Андрей удивленно покосился на этого, казалось, наглухо замкнутого человека, не ожидал подобного откровения. Солнце, что ли, ярко плывшее в окна, праздничная эта уборка размягчили его…
— Да-да, а замуж вышла за дружка моего. Любовь, брат, такая штука — себя не обманешь. А вот дружка немцы расстреляли… Я как-то возьми и спроси ее — нелегкая дернула, мы ж, мужики, глупые бываем, словно телки… Гапа, говорю, улеглась боль? Жаль, что мы не сошлись. А она мне: «А я не жалею». Вот оно, бабье счастье, хоть короткое, да свое.

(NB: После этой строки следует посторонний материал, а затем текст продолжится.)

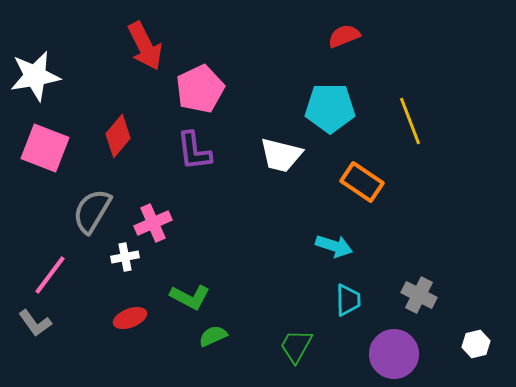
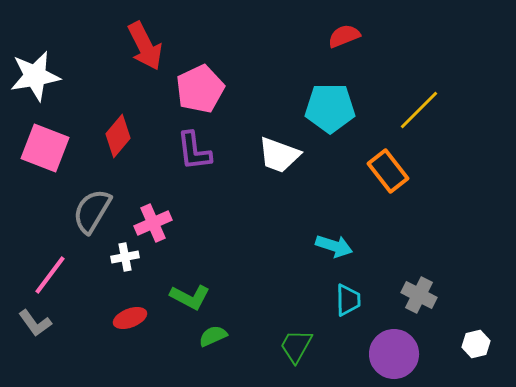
yellow line: moved 9 px right, 11 px up; rotated 66 degrees clockwise
white trapezoid: moved 2 px left; rotated 6 degrees clockwise
orange rectangle: moved 26 px right, 11 px up; rotated 18 degrees clockwise
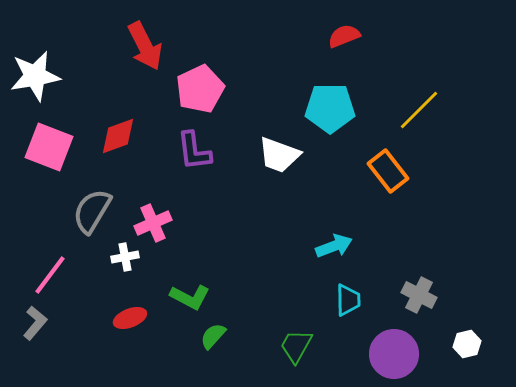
red diamond: rotated 30 degrees clockwise
pink square: moved 4 px right, 1 px up
cyan arrow: rotated 39 degrees counterclockwise
gray L-shape: rotated 104 degrees counterclockwise
green semicircle: rotated 24 degrees counterclockwise
white hexagon: moved 9 px left
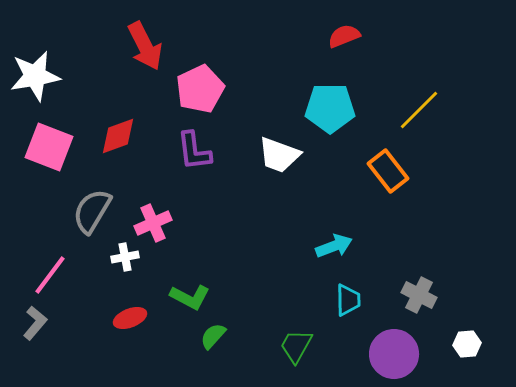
white hexagon: rotated 8 degrees clockwise
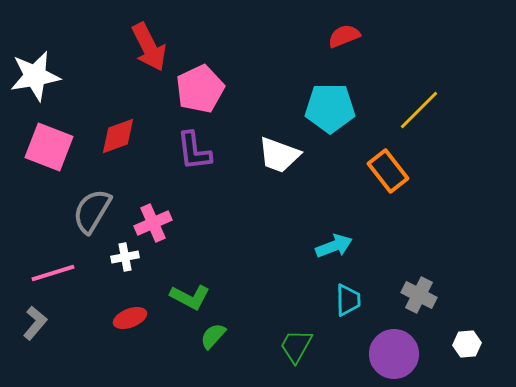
red arrow: moved 4 px right, 1 px down
pink line: moved 3 px right, 2 px up; rotated 36 degrees clockwise
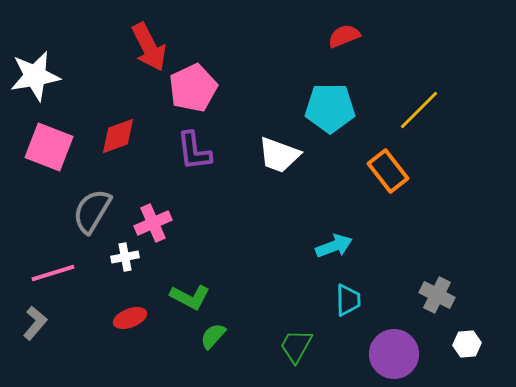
pink pentagon: moved 7 px left, 1 px up
gray cross: moved 18 px right
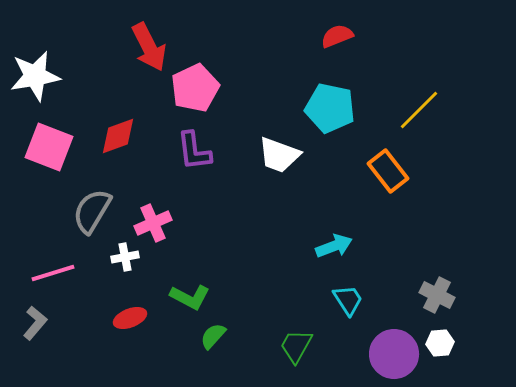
red semicircle: moved 7 px left
pink pentagon: moved 2 px right
cyan pentagon: rotated 12 degrees clockwise
cyan trapezoid: rotated 32 degrees counterclockwise
white hexagon: moved 27 px left, 1 px up
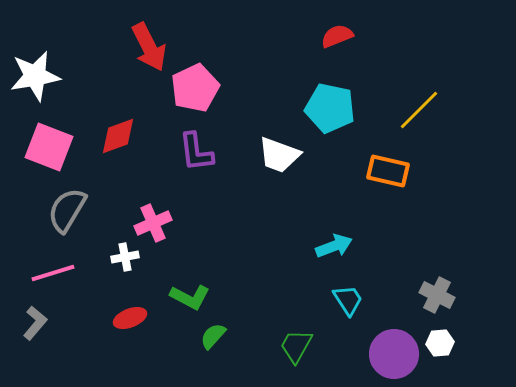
purple L-shape: moved 2 px right, 1 px down
orange rectangle: rotated 39 degrees counterclockwise
gray semicircle: moved 25 px left, 1 px up
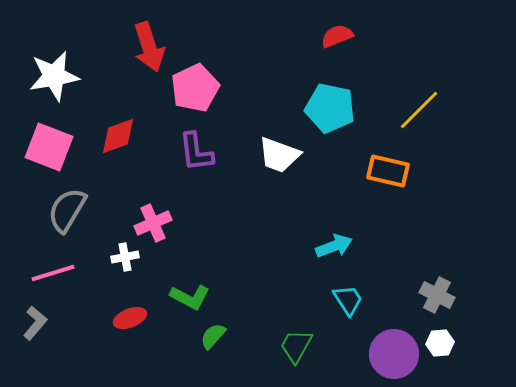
red arrow: rotated 9 degrees clockwise
white star: moved 19 px right
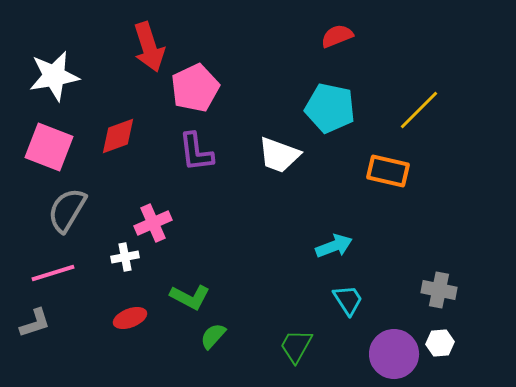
gray cross: moved 2 px right, 5 px up; rotated 16 degrees counterclockwise
gray L-shape: rotated 32 degrees clockwise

Андрей смотрел, как она ловко управлялась с вьюнковой порослью цветков, затейливо развешивая их вдоль стены. Косынка сползла на плечи, обнажив собранные в кружало темные косы.
— Сколько ей, интересно?
— Сорока нету. Вообще, героическая женщина, — сказал Копыто, — и дружок мой тоже был… — Заскорузлое лицо его смягчилось. — Петро… Начальником разведки был у нас в отряде. Вот его однажды обложили тут стервецы эти, оуновцы, вкупе с немцами, когда он на свиданку к ней залетел. Надо было связь наладить — от Митрича давно ни слуху, ни помощи… Кто ж знал, что тут полное село карателей. А они-то, оказывается, знали, какую птицу накрывают. Они много знали… Только вот наше местоположение неизвестно им было. Тактика была — рейдовали отсюда до Станислава. И покоя им не давали…
— Почему героическая?..
— Взяли его. А ей сказали: говори, откуда пришел, где база — живым останется. Не сказала… Перед окном повесили и неделю снимать не давали…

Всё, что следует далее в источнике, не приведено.